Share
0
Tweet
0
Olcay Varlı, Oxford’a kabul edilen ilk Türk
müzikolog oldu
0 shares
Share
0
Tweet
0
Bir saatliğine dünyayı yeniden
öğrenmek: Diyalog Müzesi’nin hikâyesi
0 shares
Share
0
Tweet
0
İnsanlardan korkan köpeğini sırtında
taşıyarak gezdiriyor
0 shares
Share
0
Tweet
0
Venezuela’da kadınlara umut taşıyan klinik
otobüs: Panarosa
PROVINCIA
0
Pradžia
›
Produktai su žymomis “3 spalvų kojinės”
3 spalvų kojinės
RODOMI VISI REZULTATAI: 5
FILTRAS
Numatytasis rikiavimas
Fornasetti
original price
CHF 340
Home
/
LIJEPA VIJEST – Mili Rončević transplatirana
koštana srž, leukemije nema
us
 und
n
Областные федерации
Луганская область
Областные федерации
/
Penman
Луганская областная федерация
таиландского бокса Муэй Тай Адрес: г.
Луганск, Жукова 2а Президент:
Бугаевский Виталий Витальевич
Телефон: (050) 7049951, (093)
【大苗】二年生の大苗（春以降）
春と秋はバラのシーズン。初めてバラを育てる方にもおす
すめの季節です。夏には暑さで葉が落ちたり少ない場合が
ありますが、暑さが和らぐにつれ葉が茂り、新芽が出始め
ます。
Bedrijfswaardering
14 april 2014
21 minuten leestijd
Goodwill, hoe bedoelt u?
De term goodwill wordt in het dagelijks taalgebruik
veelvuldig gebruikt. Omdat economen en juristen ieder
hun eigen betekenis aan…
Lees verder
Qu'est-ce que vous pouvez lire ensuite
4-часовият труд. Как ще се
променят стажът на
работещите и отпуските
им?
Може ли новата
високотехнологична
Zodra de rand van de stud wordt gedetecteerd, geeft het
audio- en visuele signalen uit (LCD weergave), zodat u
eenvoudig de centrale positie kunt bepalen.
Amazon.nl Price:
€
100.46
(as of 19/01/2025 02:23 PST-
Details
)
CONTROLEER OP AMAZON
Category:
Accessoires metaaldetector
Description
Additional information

:::::

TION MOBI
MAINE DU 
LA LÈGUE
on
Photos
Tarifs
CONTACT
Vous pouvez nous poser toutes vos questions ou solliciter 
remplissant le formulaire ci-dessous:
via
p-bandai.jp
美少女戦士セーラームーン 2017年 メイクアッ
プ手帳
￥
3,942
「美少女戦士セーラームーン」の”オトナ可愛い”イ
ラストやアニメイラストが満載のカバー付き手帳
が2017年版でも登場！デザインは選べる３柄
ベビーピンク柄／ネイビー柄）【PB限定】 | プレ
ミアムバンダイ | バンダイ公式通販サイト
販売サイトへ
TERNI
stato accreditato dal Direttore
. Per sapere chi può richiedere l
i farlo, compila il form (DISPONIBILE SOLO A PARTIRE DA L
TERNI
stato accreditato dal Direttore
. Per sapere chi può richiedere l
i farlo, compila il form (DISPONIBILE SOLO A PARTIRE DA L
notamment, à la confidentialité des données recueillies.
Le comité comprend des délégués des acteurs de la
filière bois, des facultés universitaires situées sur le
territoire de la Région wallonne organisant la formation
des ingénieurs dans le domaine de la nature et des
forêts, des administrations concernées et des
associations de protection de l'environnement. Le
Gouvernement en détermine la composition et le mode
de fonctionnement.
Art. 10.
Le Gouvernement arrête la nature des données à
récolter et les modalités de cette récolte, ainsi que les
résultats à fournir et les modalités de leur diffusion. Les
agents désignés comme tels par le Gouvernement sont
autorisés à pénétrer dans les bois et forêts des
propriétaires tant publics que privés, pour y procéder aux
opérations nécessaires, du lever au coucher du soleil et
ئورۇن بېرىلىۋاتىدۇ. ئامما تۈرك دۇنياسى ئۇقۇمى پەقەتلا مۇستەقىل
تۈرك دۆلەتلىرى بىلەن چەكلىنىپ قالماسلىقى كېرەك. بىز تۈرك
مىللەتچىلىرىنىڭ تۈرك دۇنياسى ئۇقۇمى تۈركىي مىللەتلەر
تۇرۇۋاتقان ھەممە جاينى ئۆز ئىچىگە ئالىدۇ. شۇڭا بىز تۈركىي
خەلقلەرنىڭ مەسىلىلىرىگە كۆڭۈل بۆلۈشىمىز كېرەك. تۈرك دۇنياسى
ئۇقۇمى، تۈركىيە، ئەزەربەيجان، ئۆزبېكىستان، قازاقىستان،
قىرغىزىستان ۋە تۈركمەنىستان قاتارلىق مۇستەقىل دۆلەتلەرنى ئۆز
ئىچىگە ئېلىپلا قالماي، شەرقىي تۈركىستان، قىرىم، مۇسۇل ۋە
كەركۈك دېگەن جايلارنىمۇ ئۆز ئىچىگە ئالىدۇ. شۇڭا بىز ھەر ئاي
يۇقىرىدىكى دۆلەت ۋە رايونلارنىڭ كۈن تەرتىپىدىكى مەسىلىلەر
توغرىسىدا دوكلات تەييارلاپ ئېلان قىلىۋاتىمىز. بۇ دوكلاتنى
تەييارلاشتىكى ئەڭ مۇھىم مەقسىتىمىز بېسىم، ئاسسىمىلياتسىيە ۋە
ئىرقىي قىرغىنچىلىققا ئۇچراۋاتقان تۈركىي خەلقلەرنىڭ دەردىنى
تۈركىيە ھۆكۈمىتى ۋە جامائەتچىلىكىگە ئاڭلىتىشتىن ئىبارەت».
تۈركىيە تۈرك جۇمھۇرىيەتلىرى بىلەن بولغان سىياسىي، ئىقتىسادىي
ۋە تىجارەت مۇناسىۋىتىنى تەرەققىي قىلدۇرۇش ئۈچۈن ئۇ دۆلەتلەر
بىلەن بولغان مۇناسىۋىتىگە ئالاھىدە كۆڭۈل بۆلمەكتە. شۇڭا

:::::

### Task directions
Return exactly the lines above from the line that has "récolter et les" through the line that has "يۇقىرىدىكى دۆلەت ۋە", inclusive, and nothing else.

### Response
récolter et les modalités de cette récolte, ainsi que les
résultats à fournir et les modalités de leur diffusion. Les
agents désignés comme tels par le Gouvernement sont
autorisés à pénétrer dans les bois et forêts des
propriétaires tant publics que privés, pour y procéder aux
opérations nécessaires, du lever au coucher du soleil et
ئورۇن بېرىلىۋاتىدۇ. ئامما تۈرك دۇنياسى ئۇقۇمى پەقەتلا مۇستەقىل
تۈرك دۆلەتلىرى بىلەن چەكلىنىپ قالماسلىقى كېرەك. بىز تۈرك
مىللەتچىلىرىنىڭ تۈرك دۇنياسى ئۇقۇمى تۈركىي مىللەتلەر
تۇرۇۋاتقان ھەممە جاينى ئۆز ئىچىگە ئالىدۇ. شۇڭا بىز تۈركىي
خەلقلەرنىڭ مەسىلىلىرىگە كۆڭۈل بۆلۈشىمىز كېرەك. تۈرك دۇنياسى
ئۇقۇمى، تۈركىيە، ئەزەربەيجان، ئۆزبېكىستان، قازاقىستان،
قىرغىزىستان ۋە تۈركمەنىستان قاتارلىق مۇستەقىل دۆلەتلەرنى ئۆز
ئىچىگە ئېلىپلا قالماي، شەرقىي تۈركىستان، قىرىم، مۇسۇل ۋە
كەركۈك دېگەن جايلارنىمۇ ئۆز ئىچىگە ئالىدۇ. شۇڭا بىز ھەر ئاي
يۇقىرىدىكى دۆلەت ۋە رايونلارنىڭ كۈن تەرتىپىدىكى مەسىلىلەر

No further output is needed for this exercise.